Russian Doll is the kind of show that breaks you down and builds you back up again, tackling subjects like mental illness, generational trauma, and existential crises with biting yet life-affirming humor. It’s a storytelling marvel, circling the same narrative ground over and over again without ever wearing out its welcome. Co-creator and star Natasha Lyonne takes the character of Nadia Vulvokov and turns her into an even bigger icon in the second season, occasionally breaking through the tough and brassy Nadia’s barriers to reveal an uncomfortable authenticity underneath. The newest season of Russian Doll is a thorny, intricate joy — inviting viewers to unravel its layers of history, pop culture, and dense characterization to solve the unsolvable mystery at its center. 

The first season saw Nadia and Alan (Charlie Barnett) reliving the last day of their lives over and over again, as they died in outlandish, hilarious, and/or heartbreaking ways. Season two plays with similar temporal hijinks, which I will allow the reader to discover on their own. The focus of the new season is surprising, but in hindsight it feels inevitable in the way that good television writing always does. Season one’s themes remain constant, with some emerging as even more important than before: the illusion of free will, the desire for control and autonomy, the heavy burden of generational trauma, the Gordian knot that is “mommy issues”…season two tackles all of these heady topics with the show’s trademark wit and caustic humanity. Though some new writers and directors take the reins this season, with Documentary Now!’s Alex Buono directing four of the season’s seven episodes, there’s still strong continuity from season one: the darkly comic tone remains, and characters, sets, lines of dialogue, and camera tricks from the first season reappear in season two for a welcome reunion with viewers. 

The callbacks to season one are far more than just “Hey, remember this?” moments, though. They expand the richness and depth of a world that gives me a divine dissatisfaction with my own life that I’ve never quite experienced before.

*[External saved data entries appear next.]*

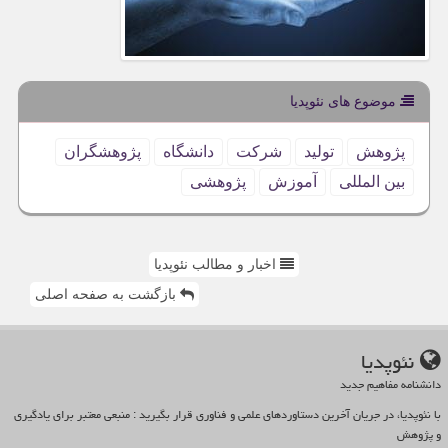
موضوع های نئوپدیا
پژوهش
تولید
شركت
دانشگاه
پژوهشگران
بین المللی
آموزش
پژوهشی
اخبار و مطالب نئوپدیا
بازگشت به صفحه اصلی
نئوپدیا
دانشنامه مفاهیم جدید
با نئوپدیا، در جریان آخرین دستاوردهای علمی و فناوری قرار بگیرید : منبعی معتبر برای یادگیری
و پژوهش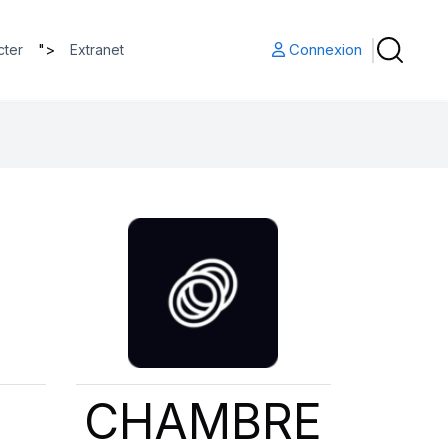
">
Connexion
cter
Extranet
CHAMBRE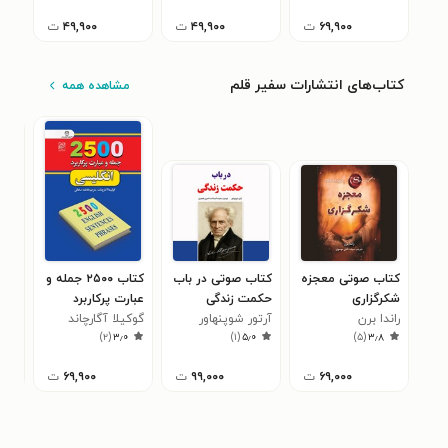
۶۹,۹۰۰
ت
۴۹,۹۰۰
ت
۴۹,۹۰۰
ت
کتاب‌های انتشارات سفیر قلم
مشاهده همه
کتاب صوتی معجزه
کتاب صوتی در باب
کتاب ۲۵۰۰ جمله و
کتا
شکرگزاری
حکمت زندگی
عبارت پرکاربرد
روش
راندا برن
آرتور شوپنهاور
انگلیسی
گوکیلا آگارچاند
فئو
)
۲
(
۳٫۰
)
۱
(
۵٫۰
)
۵
(
۳٫۸
داس
۶۹,۰۰۰
ت
۹۹,۰۰۰
ت
۶۹,۹۰۰
ت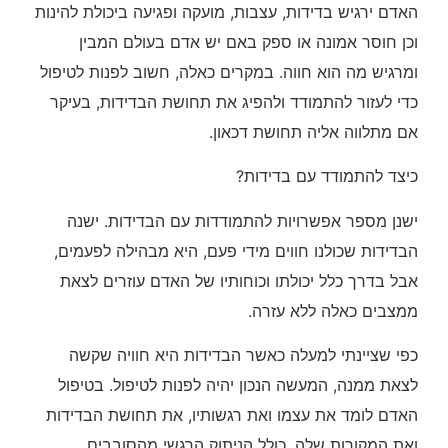
האדם ירגיש בדידות, עצבות, מועקה ופגיעה ביכולת להינות
וכן חוסר אמונה או ספק באם יש אדם בעולם המבין
ומרגיש מה הוא חווה. במקרים כאלה, חשוב לפנות לטיפול
כדי לעזור להתמודד ולהפיג את תחושת הבדידות, בעיקר
אם מתלווה אליה תחושת דכאון.
כיצד להתמודד עם בדידות?
ישנן מספר אפשרויות להתמודדות עם הבדידות. ישנה
הבדידות שכולנו חווים מידי פעם, היא מבהילה לפעמים,
אבל בדרך כלל יכולתו וכוחותיו של האדם עוזרים לצאת
ממצבים כאלה ללא עזרה.
כפי שציינתי למעלה כאשר הבדידות היא חוויה שקשה
לצאת ממנה, המעשה הנכון יהיה לפנות לטיפול. בטיפול
האדם לומד את עצמו ואת רגשותיו, את תחושת הבדידות
ואת המקורות שלה, כולל הניתוק הרגשי מהסובבים.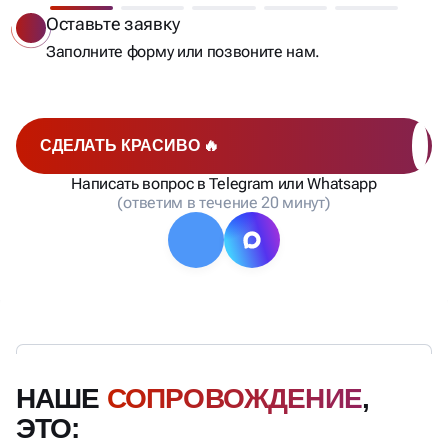
Оставьте заявку
Заполните форму или позвоните нам.
СДЕЛАТЬ КРАСИВО 🔥
Написать вопрос в Telegram или Whatsapp
(ответим в течение 20 минут)
НАШЕ
СОПРОВОЖДЕНИЕ
,
ЭТО:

Nadia’s existential crisis gives me a refracted crisis of my own (appropriate for a series so enamored with reflection motifs): similar to Nadia, I grapple with my own generational trauma and mommy issues, but I do so much less coolly than Nadia does, so my existential crisis ends up with its own existential crisis. It’s a delightfully trippy response to a delightfully trippy show, but even more than that, it’s a reflection of just how rich this world is. People often say that they want to live inside a movie or a TV show, but I’ve never wanted to burrow inside a work of art like I do with Russian Doll — again, appropriate given its Matryoshka namesake. The deeper I dig, the more divine dissatisfaction I find, and it paradoxically gives me a sense of glorious yearning that makes my chest feel like it will burst. 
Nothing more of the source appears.